- PROVIDED DATA
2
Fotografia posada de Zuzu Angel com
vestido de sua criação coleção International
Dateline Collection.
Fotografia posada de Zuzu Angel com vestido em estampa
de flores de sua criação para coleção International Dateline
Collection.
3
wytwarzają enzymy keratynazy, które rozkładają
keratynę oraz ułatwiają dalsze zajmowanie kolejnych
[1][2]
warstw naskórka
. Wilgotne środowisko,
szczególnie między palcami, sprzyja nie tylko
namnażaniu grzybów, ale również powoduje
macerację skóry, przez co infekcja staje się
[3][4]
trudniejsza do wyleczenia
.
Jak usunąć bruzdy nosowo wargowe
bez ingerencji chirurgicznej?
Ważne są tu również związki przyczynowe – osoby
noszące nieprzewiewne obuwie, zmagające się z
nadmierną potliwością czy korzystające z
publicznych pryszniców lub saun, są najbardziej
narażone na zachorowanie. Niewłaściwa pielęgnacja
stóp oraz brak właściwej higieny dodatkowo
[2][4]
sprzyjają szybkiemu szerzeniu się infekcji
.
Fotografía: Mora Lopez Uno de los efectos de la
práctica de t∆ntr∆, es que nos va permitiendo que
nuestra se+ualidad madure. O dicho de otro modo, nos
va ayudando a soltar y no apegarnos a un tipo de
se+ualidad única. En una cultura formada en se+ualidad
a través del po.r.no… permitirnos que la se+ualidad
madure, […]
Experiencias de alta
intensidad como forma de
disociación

--

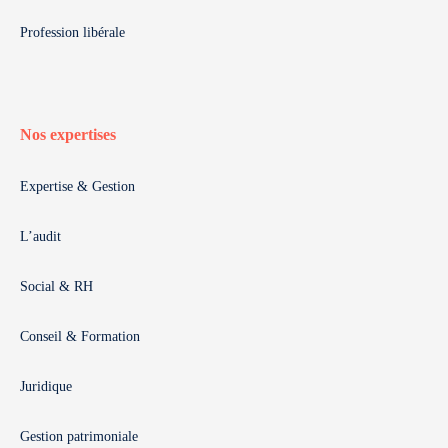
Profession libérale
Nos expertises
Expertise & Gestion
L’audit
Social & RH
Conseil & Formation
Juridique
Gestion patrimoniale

* * *

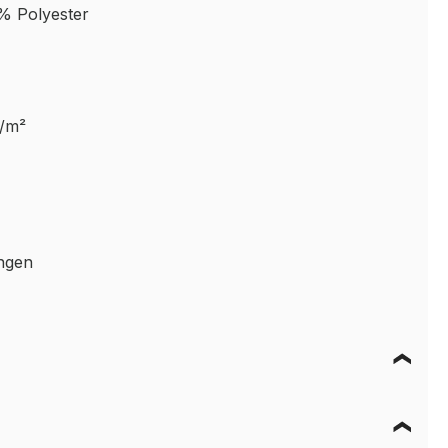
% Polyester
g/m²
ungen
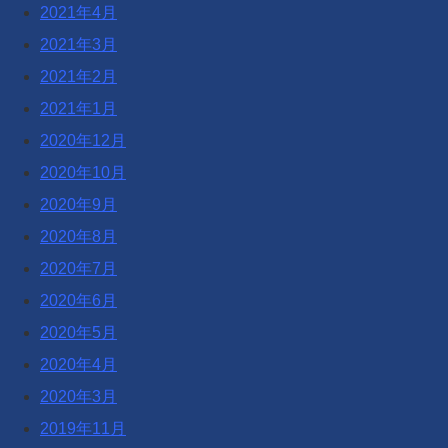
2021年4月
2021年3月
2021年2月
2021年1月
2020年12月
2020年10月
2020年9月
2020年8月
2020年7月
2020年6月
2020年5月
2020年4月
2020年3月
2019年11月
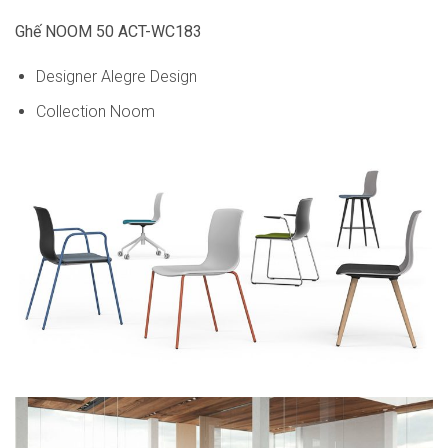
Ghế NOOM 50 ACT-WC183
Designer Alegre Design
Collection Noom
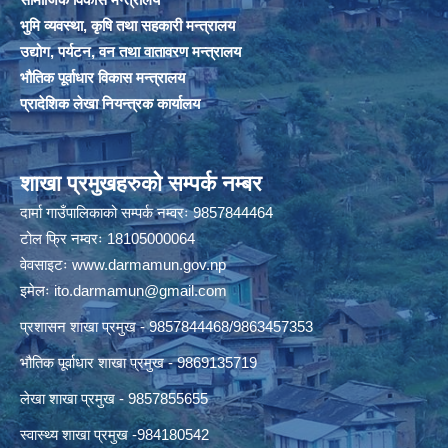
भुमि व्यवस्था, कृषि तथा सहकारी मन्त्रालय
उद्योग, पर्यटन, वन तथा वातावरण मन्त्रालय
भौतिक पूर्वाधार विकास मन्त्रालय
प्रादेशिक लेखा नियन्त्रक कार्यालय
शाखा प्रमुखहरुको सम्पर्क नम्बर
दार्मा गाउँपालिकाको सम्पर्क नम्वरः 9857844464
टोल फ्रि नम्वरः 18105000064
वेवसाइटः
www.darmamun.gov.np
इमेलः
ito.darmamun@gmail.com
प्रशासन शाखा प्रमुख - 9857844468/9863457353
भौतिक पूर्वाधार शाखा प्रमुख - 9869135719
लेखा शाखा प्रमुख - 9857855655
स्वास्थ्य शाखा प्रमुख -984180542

- WHAT YOU WILL DO
All that is needed is the number of lines in the listing holding the word "posada".

- REPLY
2